PARIS — Engineers told district officials Wednesday that a 11,400-gallon oil tank at the elementary school does not pose an immediate risk and can continue being used.

Following an interior and exterior inspection, Gary Perry of Hermon-based Sullivan & Merritt told officials that the tank has interior surface corrosion, but no deep scour marks or pitting.

According to Perry, the corrosion was caused by water, which likely migrated into the tank through condensation or back-flow from an intake pipe.
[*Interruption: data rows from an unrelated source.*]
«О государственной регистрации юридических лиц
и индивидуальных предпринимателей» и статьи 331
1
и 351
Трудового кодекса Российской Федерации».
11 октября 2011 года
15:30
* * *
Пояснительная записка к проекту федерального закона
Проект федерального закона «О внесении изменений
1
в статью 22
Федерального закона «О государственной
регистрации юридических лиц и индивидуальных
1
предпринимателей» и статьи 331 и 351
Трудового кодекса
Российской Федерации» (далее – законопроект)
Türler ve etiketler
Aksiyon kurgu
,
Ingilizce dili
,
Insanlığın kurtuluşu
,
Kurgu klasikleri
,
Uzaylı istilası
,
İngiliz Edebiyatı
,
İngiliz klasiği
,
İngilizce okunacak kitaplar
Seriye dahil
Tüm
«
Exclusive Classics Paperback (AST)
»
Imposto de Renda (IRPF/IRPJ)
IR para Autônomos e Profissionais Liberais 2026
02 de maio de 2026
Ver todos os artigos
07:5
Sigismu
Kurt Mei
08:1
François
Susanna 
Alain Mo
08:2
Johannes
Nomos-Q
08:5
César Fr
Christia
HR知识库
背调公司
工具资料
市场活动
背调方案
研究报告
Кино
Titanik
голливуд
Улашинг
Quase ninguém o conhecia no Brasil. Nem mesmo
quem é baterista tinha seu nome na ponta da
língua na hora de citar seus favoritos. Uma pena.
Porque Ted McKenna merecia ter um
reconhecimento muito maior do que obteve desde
It did not pose an immediate threat to its integrity, he said.

“There’s still two-thirds remaining on the tank’s life-cycle,” Perry said.
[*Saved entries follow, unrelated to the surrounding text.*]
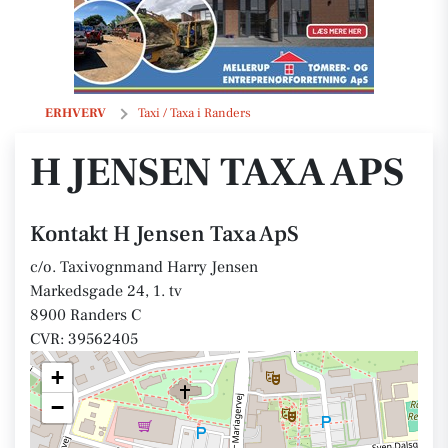
H Jensen Taxa ApS
ERHVERV
Taxi / Taxa i Randers
H JENSEN TAXA APS
Kontakt H Jensen Taxa ApS
c/o. Taxivognmand Harry Jensen
Markedsgade 24, 1. tv
8900 Randers C
CVR: 39562405
+
−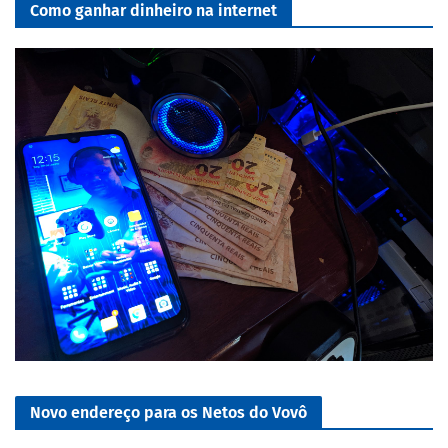
Como ganhar dinheiro na internet
Novo endereço para os Netos do Vovô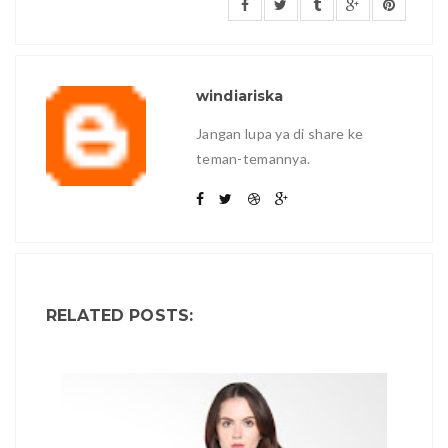
windiariska
Jangan lupa ya di share ke
teman-temannya.
RELATED POSTS: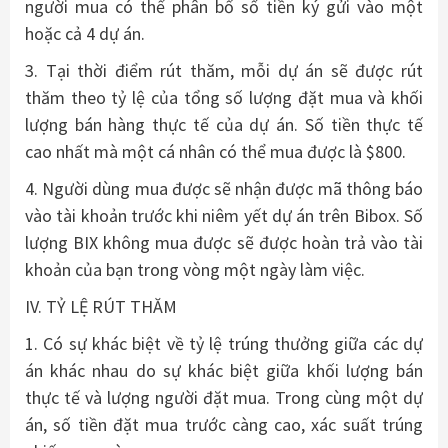
người mua có thể phân bổ số tiền ký gửi vào một
hoặc cả 4 dự án.
3. Tại thời điểm rút thăm, mỗi dự án sẽ được rút
thăm theo tỷ lệ của tổng số lượng đặt mua và khối
lượng bán hàng thực tế của dự án. Số tiền thực tế
cao nhất mà một cá nhân có thể mua được là $800.
4. Người dùng mua được sẽ nhận được mã thông báo
vào tài khoản trước khi niêm yết dự án trên Bibox. Số
lượng BIX không mua được sẽ được hoàn trả vào tài
khoản của bạn trong vòng một ngày làm việc.
IV. TỶ LỆ RÚT THĂM
1. Có sự khác biệt về tỷ lệ trúng thưởng giữa các dự
án khác nhau do sự khác biệt giữa khối lượng bán
thực tế và lượng người đặt mua. Trong cùng một dự
án, số tiền đặt mua trước càng cao, xác suất trúng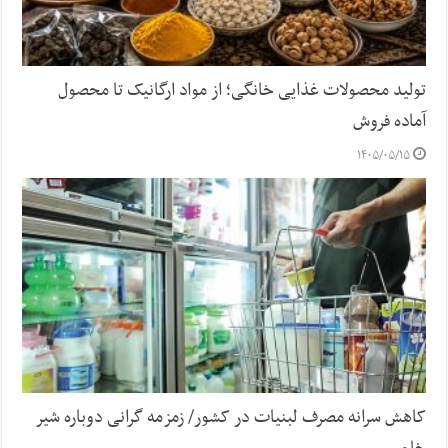
تولید محصولات غذایی خانگی؛ از مواد ارگانیک تا محصول
آماده فروش
۱۴۰۵/۰۵/۱۵
کاهش سرانه مصرف لبنیات در کشور/ زمزمه گرانی دوباره شیر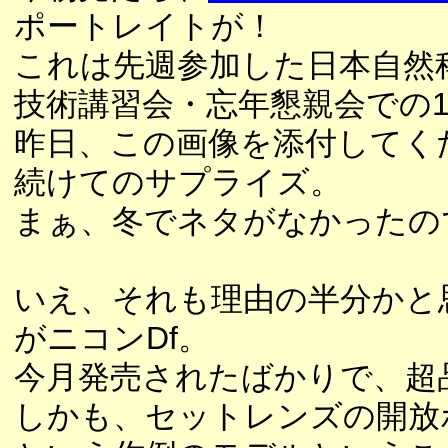
ポートレイトが！
これは先週参加した日本自然科
技術講習会・忘年懇親会での
昨日、この画像を添付してく
続けてのサプライズ。
まぁ、冬でネタがなかったの
いえ、それも理由の半分かと
がニコンDf。
今月発売されたばかりで、超
しかも、セットレンズの開放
The tank’s legs, also damaged by corrosion caused by highly destructive “blow back” boiler water that coursed from a nearby room above the oil tank, were adequate to support it.

As a future course of action, he recommended lifting it at least six inches above the floor onto concrete pillars.
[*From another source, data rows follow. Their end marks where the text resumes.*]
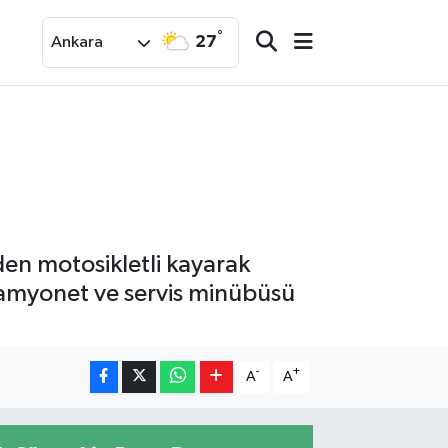
°
27
Ankara
den motosikletli kayarak
kamyonet ve servis minübüsü
-
+
A
A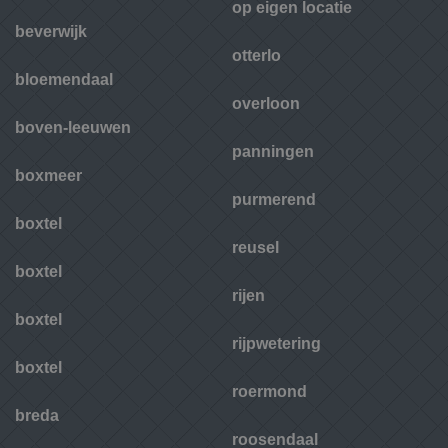
op eigen locatie
beverwijk
otterlo
bloemendaal
overloon
boven-leeuwen
panningen
boxmeer
purmerend
boxtel
reusel
boxtel
rijen
boxtel
rijpwetering
boxtel
roermond
breda
roosendaal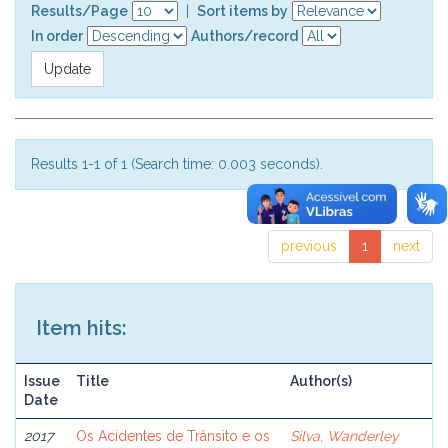
Results/Page
|
Sort items by
In order
Authors/record
Results 1-1 of 1 (Search time: 0.003 seconds).
previous
1
next
Item hits:
Issue
Title
Author(s)
Date
2017
Os Acidentes de Trânsito e os
Silva, Wanderley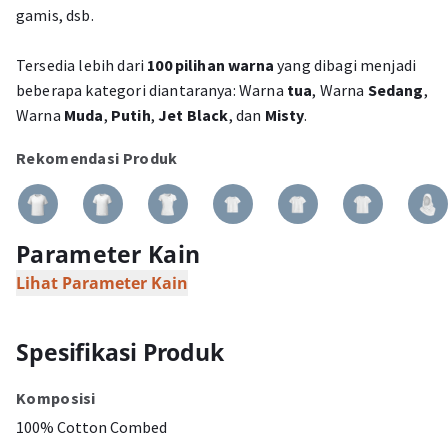
gamis, dsb.
Tersedia lebih dari
100 pilihan warna
yang dibagi menjadi
beberapa kategori diantaranya: Warna
tua
, Warna
Sedang
,
Warna
Muda
,
Putih
,
Jet Black
, dan
Misty
.
Rekomendasi Produk
Parameter Kain
Lihat Parameter Kain
Spesifikasi Produk
Komposisi
100% Cotton Combed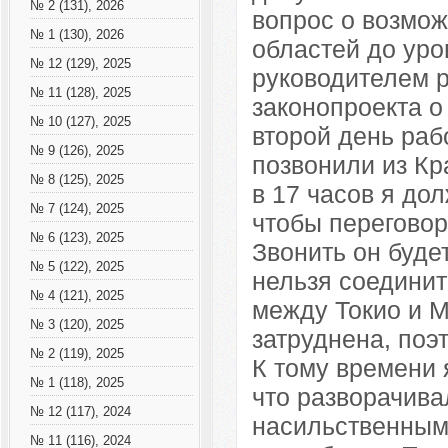
№ 2 (131), 2026
вопрос о возмо
№ 1 (130), 2026
областей до уро
№ 12 (129), 2025
руководителем р
№ 11 (128), 2025
законопроекта о
№ 10 (127), 2025
второй день рабо
№ 9 (126), 2025
позвонили из Кр
№ 8 (125), 2025
в 17 часов я до
№ 7 (124), 2025
чтобы переговор
№ 6 (123), 2025
Звонить он буде
№ 5 (122), 2025
нельзя соединит
№ 4 (121), 2025
между Токио и М
№ 3 (120), 2025
затруднена, поэ
№ 2 (119), 2025
К тому времени 
№ 1 (118), 2025
что разворачива
№ 12 (117), 2024
насильственным
№ 11 (116), 2024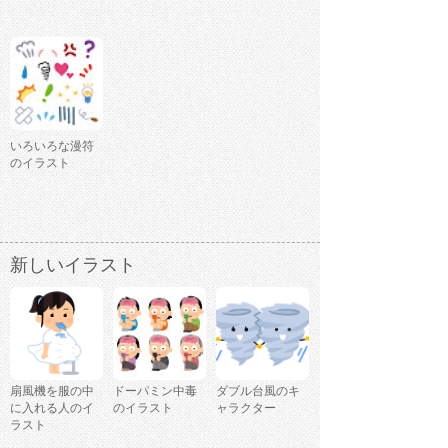
いろいろな漫符
のイラスト
新しいイラスト
扇風機を服の中
ドーパミン中毒
ダブル台風のキ
に入れる人のイ
のイラスト
ャラクター
ラスト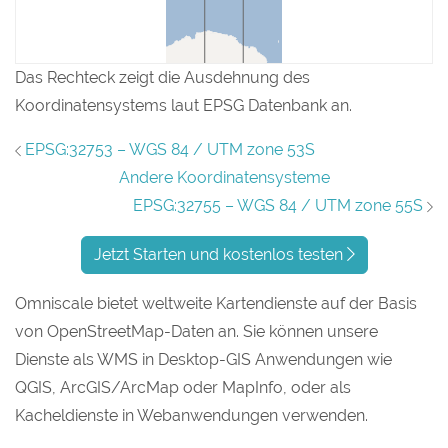
Das Rechteck zeigt die Ausdehnung des
Koordinatensystems laut EPSG Datenbank an.
EPSG:32753 – WGS 84 / UTM zone 53S
Andere Koordinatensysteme
EPSG:32755 – WGS 84 / UTM zone 55S
Jetzt Starten und kostenlos testen
Omniscale bietet weltweite Kartendienste auf der Basis
von OpenStreetMap-Daten an. Sie können unsere
Dienste als WMS in Desktop-GIS Anwendungen wie
QGIS, ArcGIS/ArcMap oder MapInfo, oder als
Kacheldienste in Webanwendungen verwenden.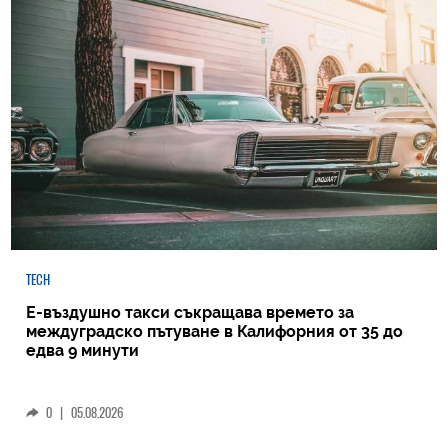
TECH
Е-въздушно такси съкращава времето за
междуградско пътуване в Калифорния от 35 до
едва 9 минути
0
|
05.08.2026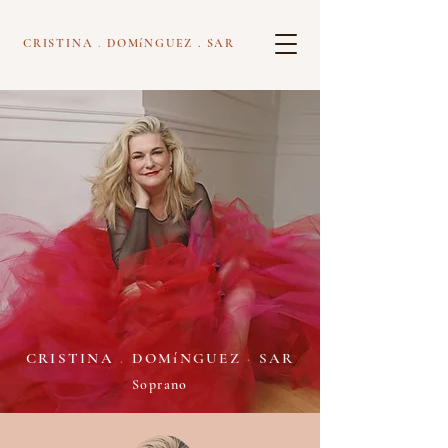
CRISTINA
.
DOMíNGUEZ . SAR
CRISTINA
.
DOMíNGUEZ
·
SAR
Soprano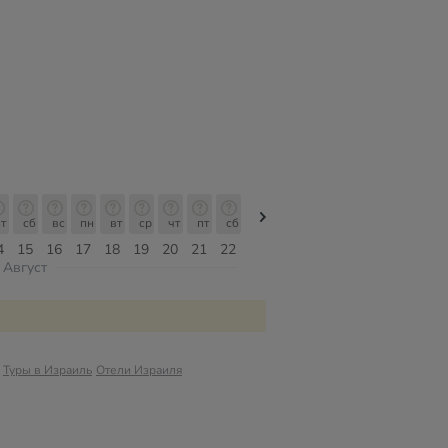
т
сб
вс
пн
вт
ср
чт
пт
сб
сб
вс
пн
вт
ср
чт
4
15
16
17
18
19
20
21
22
08
09
10
11
12
13
Август
Туры в Израиль
Отели Израиля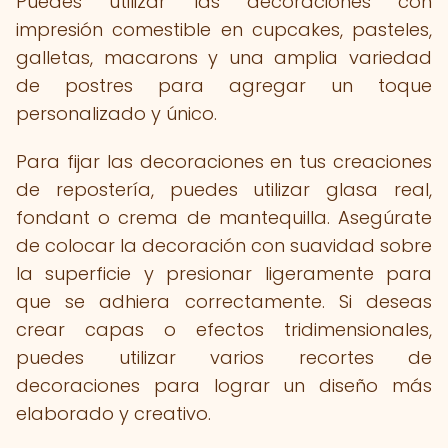
Puedes utilizar las decoraciones con
impresión comestible en cupcakes, pasteles,
galletas, macarons y una amplia variedad
de postres para agregar un toque
personalizado y único.
Para fijar las decoraciones en tus creaciones
de repostería, puedes utilizar glasa real,
fondant o crema de mantequilla. Asegúrate
de colocar la decoración con suavidad sobre
la superficie y presionar ligeramente para
que se adhiera correctamente. Si deseas
crear capas o efectos tridimensionales,
puedes utilizar varios recortes de
decoraciones para lograr un diseño más
elaborado y creativo.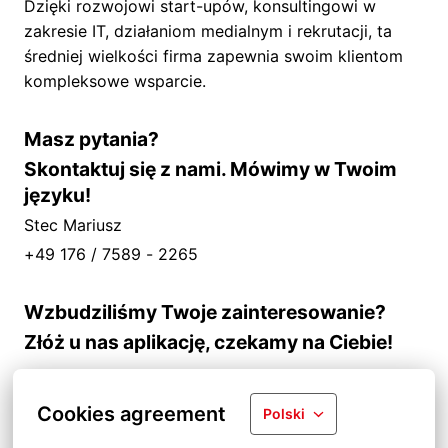
Dzięki rozwojowi start-upów, konsultingowi w
zakresie IT, działaniom medialnym i rekrutacji, ta
średniej wielkości firma zapewnia swoim klientom
kompleksowe wsparcie.
Masz pytania?
Skontaktuj się z nami. Mówimy w Twoim
języku!
Stec Mariusz
+49 176 / 7589 - 2265
Wzbudziliśmy Twoje zainteresowanie?
Złóż u nas aplikację, czekamy na Ciebie!
Cookies agreement
Polski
The tank’s condition has been the source of controversy in recent weeks after Paris selectmen sent a letter to SAD 17 Superintendent Rick Colpitts last month, requesting that its volume be reduced.

Paris officials expressed concern that the collapse of or spill from the tank could pose a threat to town’s drinking water supply.

Their move followed in the wake of a 1,500-gallon oil spill at Hebron Station School in December, where oil pooled in a concrete tank room, and eventually seeped below the school and out into neighboring wetlands.

After the spill, Colpitts requested the Maine Department of Environmental Protection conduct a survey of the district’s facilities.

In March, the Maine DEP issued a report outlining oil storage and handling concerns at three schools and the bus depot.

Among the findings in that report, state officials highlighted the “severe” corrosion on the support legs of the tank at the Paris Elementary School.


The tank, which is the school’s primary heating source, rests nearly three-quarters of inch above a concrete floor in an adjacent, self-contained room beneath the school.

The limited gap between floor and tank blocked complete access to engineers, and prior to inspection, Clean Harbors pumped out oil so engineers could enter and take measurements.

Strapped into a harness, Perry climbed down a portable ladder inside the tank, using a handheld ultrasound gauge to measure the thickness of the walls.

David McCaskill, a senior environmental engineer with the Maine DEP, said it was a “mystery” why the tank was never built with a six-inch clearance.

Because groundwater has risen into the basement room in the past, McCaskill recommended material be placed in gaps between the room’s walls and floor to help minimize future corrosion.

Schools have been closed this week as students are on vacation, and Perry agreed the tank could be refilled in time to heat the school for Monday’s classes.

Colpitts, who was on-site Wednesday but left before the inspection was completed, said the engineer’s recommendation will determine whether or not it removes the tank.

School officials have been looking into the feasibility of wood pellet boilers, which were installed over the winter at Guy E. Rowe and Oxford Elementary schools, Colpitts said.

“There are lots of other fueling options,” he said.